Malignant insulinomas are infrequent endocrine tumors with miscellaneous clinical courses. In this report, we present a rare case of insulinoma that recurred with solitary hepatic metastasis 15 years after the initial resection of the primary tumor from the pancreas. A 20-year-old woman first presented with the symptoms of hypoglycemia in 1996. The diagnosis of pancreatic insulinoma was confirmed by laboratory findings, and the initial surgery had been performed involving complete enucleation of the pancreatic mass. Histopathologically, the tumor was diagnosed as a benign adenoma. After 15 years, the patient experienced symptoms of hypoglycemia again, and laboratory findings and abdominal computed tomography identified a lesion in the liver. Intraoperative ultrasound did not show any lesion in the pancreas, and wedge resection was performed for the hepatic lesion. Postoperative blood glucose levels returned to normal. Histopathologic examination confirmed the diagnosis of liver metastasis of a neuroendocrine tumor. This is the longest interval between primary tumor and the metastasis reported in the literature, for insulinoma. Thus, it should be remembered that long-term follow-up is mandatory for the patients with insulinoma even after resection of the primary tumor. Resection is recommended when a metastatic lesion is observed.

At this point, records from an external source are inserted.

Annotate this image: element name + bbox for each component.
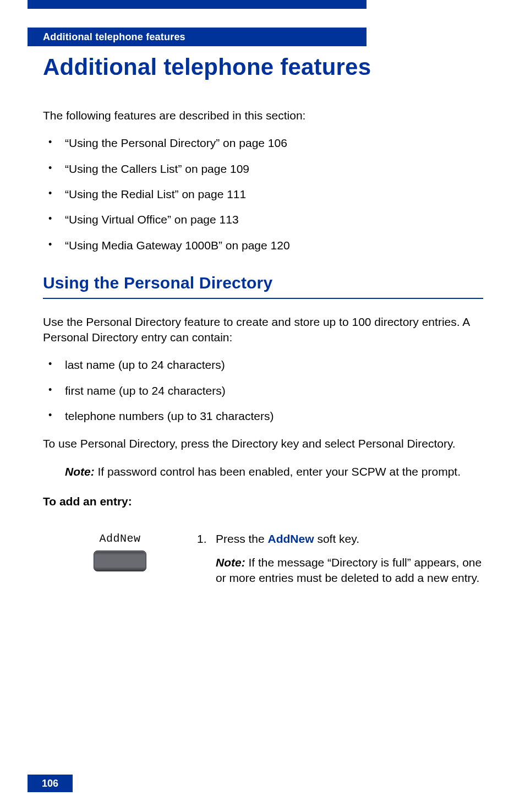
note-label: Note: xyxy=(216,556,245,569)
running-header: Additional telephone features xyxy=(28,28,367,46)
content-area: The following features are described in … xyxy=(43,108,483,586)
list-item: telephone numbers (up to 31 characters) xyxy=(43,408,483,424)
directory-field-list: last name (up to 24 characters) first na… xyxy=(43,357,483,424)
page: Additional telephone features Additional… xyxy=(0,0,525,812)
list-item-text: “Using Virtual Office” on page 113 xyxy=(65,213,239,226)
list-item-text: “Using Media Gateway 1000B” on page 120 xyxy=(65,239,290,252)
step-row: AddNew 1. Press the AddNew soft key. Not… xyxy=(43,531,483,586)
top-blue-strip xyxy=(28,0,367,9)
usage-paragraph: To use Personal Directory, press the Dir… xyxy=(43,436,483,451)
list-item: “Using the Redial List” on page 111 xyxy=(43,187,483,202)
softkey-column: AddNew xyxy=(43,531,197,571)
step-body: Press the AddNew soft key. xyxy=(216,531,483,547)
list-item: “Using Media Gateway 1000B” on page 120 xyxy=(43,238,483,253)
feature-list: “Using the Personal Directory” on page 1… xyxy=(43,135,483,253)
list-item-text: telephone numbers (up to 31 characters) xyxy=(65,410,274,422)
step-note: Note: If the message “Directory is full”… xyxy=(197,555,483,586)
section-heading: Using the Personal Directory xyxy=(43,272,483,295)
list-item: first name (up to 24 characters) xyxy=(43,383,483,399)
step-line: 1. Press the AddNew soft key. xyxy=(197,531,483,547)
list-item-text: “Using the Redial List” on page 111 xyxy=(65,188,246,200)
list-item: last name (up to 24 characters) xyxy=(43,357,483,373)
list-item: “Using Virtual Office” on page 113 xyxy=(43,212,483,227)
running-header-text: Additional telephone features xyxy=(43,31,185,43)
page-number: 106 xyxy=(28,775,73,792)
subheading: To add an entry: xyxy=(43,494,483,509)
list-item-text: “Using the Personal Directory” on page 1… xyxy=(65,137,287,149)
step-text-column: 1. Press the AddNew soft key. Note: If t… xyxy=(197,531,483,586)
list-item-text: last name (up to 24 characters) xyxy=(65,358,225,371)
intro-paragraph: The following features are described in … xyxy=(43,108,483,123)
section-intro: Use the Personal Directory feature to cr… xyxy=(43,314,483,346)
page-title: Additional telephone features xyxy=(43,54,371,80)
step-text-suffix: soft key. xyxy=(314,532,359,545)
step-text-prefix: Press the xyxy=(216,532,268,545)
softkey-label: AddNew xyxy=(99,531,140,546)
list-item: “Using the Callers List” on page 109 xyxy=(43,161,483,177)
page-number-text: 106 xyxy=(42,778,58,789)
note-block: Note: If password control has been enabl… xyxy=(43,464,483,479)
list-item-text: “Using the Callers List” on page 109 xyxy=(65,162,249,175)
note-body: If the message “Directory is full” appea… xyxy=(216,556,482,584)
list-item: “Using the Personal Directory” on page 1… xyxy=(43,135,483,151)
step-number: 1. xyxy=(197,531,216,547)
note-body: If password control has been enabled, en… xyxy=(95,465,461,478)
section-heading-rule xyxy=(43,298,483,299)
softkey-button-icon xyxy=(94,551,146,571)
note-label: Note: xyxy=(65,465,95,478)
softkey-name: AddNew xyxy=(268,532,314,545)
list-item-text: first name (up to 24 characters) xyxy=(65,384,226,397)
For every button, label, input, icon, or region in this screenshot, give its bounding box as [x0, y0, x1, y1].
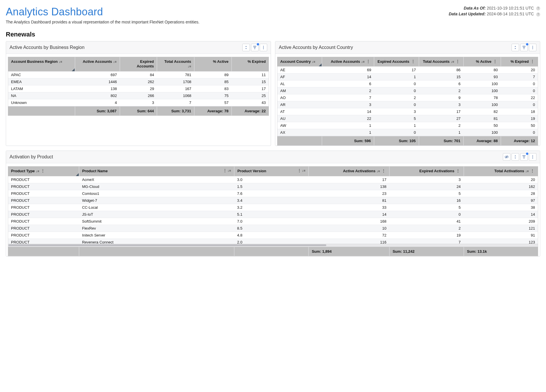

Keywords: Insulinoma, pancreas, liver, metastasis

Introduction

Insulinomas are the most common pancreatic neuroendocrine tumors. The incidence is 3-10 cases per million individuals per year (1). Standard treatment is surgery, although accurate localization and resection of the tumor can be challenging. Five to 10% of insulinomas are malignant. Malignant insulinomas are very rare neuroendocrine tumors with varied clinical courses. After successful surgical removal, the long-term risk of recurrence is not high and for patients with a benign disease, long-term survival is expected (2). It is generally difficult to differentiate malignant and benign insulinomas. Differentiation is based on intraoperative evidence such as liver metastasis, regional lymph nodes, or local invasion, and in some patients, the metastases are diagnosed together with the recurrence of the symptoms related with hypoglycemia after surgical resection (3). In this report, we present a rare case of insulinoma that recurred with solitary hepatic metastasis 15 years after the initial pancreatic resection.

Case Presentation

A 20-year-old woman had first presented in 1996 with episodes of apathy, cloudy consciousness, syncope, and hypoglycemia. After spontaneous hypoglycemia had been confirmed by laboratory tests, a 15×20 mm mass was detected in the pancreas by abdominal computed tomography (CT). Complete enucleation of the pancreatic mass was performed, and after surgical excision, symptoms related to hypoglycemia disappeared. There were no characteristics of multiple endocrine neoplasia syndrome either clinically or histologically. Nuclear atypia was not observed in hematoxylin and eosin (H&E) staining, and the histopathologic diagnosis was benign adenoma.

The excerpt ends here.